Por conseguinte, isso remete à ideia de alfabetização numa perspectiva de letramento, de forma a apresentar aos alunos os conhecimentos dos diferentes tipos de textos e materiais escritos que circulam socialmente, para depois ensiná-los a reproduzi-los. Por esse motivo, quando um professor pedir para sua turma escrever um texto informativo sobre a acerola como importante fonte de vitamina C, por exemplo, ficará mais acessível a escrita para quem já viu, ou degustou, ou leu sobre a fruta. O mesmo pode ocorrer quando for solicitado que criem uma receita, visto que, possivelmente, ficará mais correta a escrita de quem já teve contato com este gênero textual, seja na escola ou no meio familiar e social.

c) Planejamento do que será escrito: produção de um roteiro

Decerto, orientar os alunos para fazer um roteiro ou planejamento do que será escrito (os personagens, local da história, acontecimento a ser narrado) também contribui para a produção de textos com qualidade, assim, eles elaboram um texto a partir de um roteiro já pensado, elaborado mentalmente. Essa orientação para o planejamento do que seria escrito foi possível de observar na conversa da professora do terceiro ano com seus alunos:

P3: Turma, agora vamos para a atividade de escrita de texto. Vocês receberam uma folha que contém três cenas. Observem as cenas. C: Só isso?

P3: Só isso por enquanto.

P3: Antes de começar a produzir o texto eu quero que vocês coloquem as cenas na ordem que vocês pensam ser a mais adequada, depois pensem sobre a história. Que nome têm essas crianças? Onde estão? O que aconteceu com elas? O que uma disse para a outra? O que aconteceu com os animais? Tudo isso antes de começar a escrever. Façam anotações sobre isso.

(Observação registrada no diário de aula, no dia 02/07/2015)

A fala da professora levou as crianças a fazerem um planejamento do que seria escrito. Na ocasião, algumas crianças fizeram breves anotações na folha, outras no caderno, de um roteiro sobre a história (outras não fizeram). No momento de registrar no caderno, a história já estava internalizada na memória, faltaria acrescentar os detalhes que viriam com a escrita. Neste dia, a professora explicou para a turma que a ideia de planejar antes era para que, na hora, não surgissem falas como: “não sei o que escrever, não tenho ideia”. Dessa forma, planejar o texto antes, criar um roteiro, daria as informações necessárias para a produção escrita.
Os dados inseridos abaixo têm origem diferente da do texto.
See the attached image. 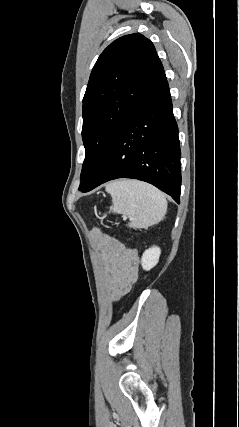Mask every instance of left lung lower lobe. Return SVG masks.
<instances>
[{
  "mask_svg": "<svg viewBox=\"0 0 239 427\" xmlns=\"http://www.w3.org/2000/svg\"><path fill=\"white\" fill-rule=\"evenodd\" d=\"M178 127L167 80L122 126L88 192L117 178L148 182L180 202L181 168Z\"/></svg>",
  "mask_w": 239,
  "mask_h": 427,
  "instance_id": "obj_1",
  "label": "left lung lower lobe"
}]
</instances>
Corrobore-se, planejar o que se pretende escrever é algo que faz parte do que Rana e

Augusto (2011) chamam de “comportamento escritor” e que, conforme as autoras, com o

tempo, passa a ser interiorizado, ou seja, as crianças passam a criar roteiros apenas mentalmente. Após o roteiro, as crianças produziram seus textos, que foram lidos para os colegas. Nos textos, foi possível identificar o resultado do planejamento: quem eram os personagens, suas falas, o local, o acontecimento.

Figura 34 - As cenas entregues para as crianças

Fonte: registro da pesquisadora (2015).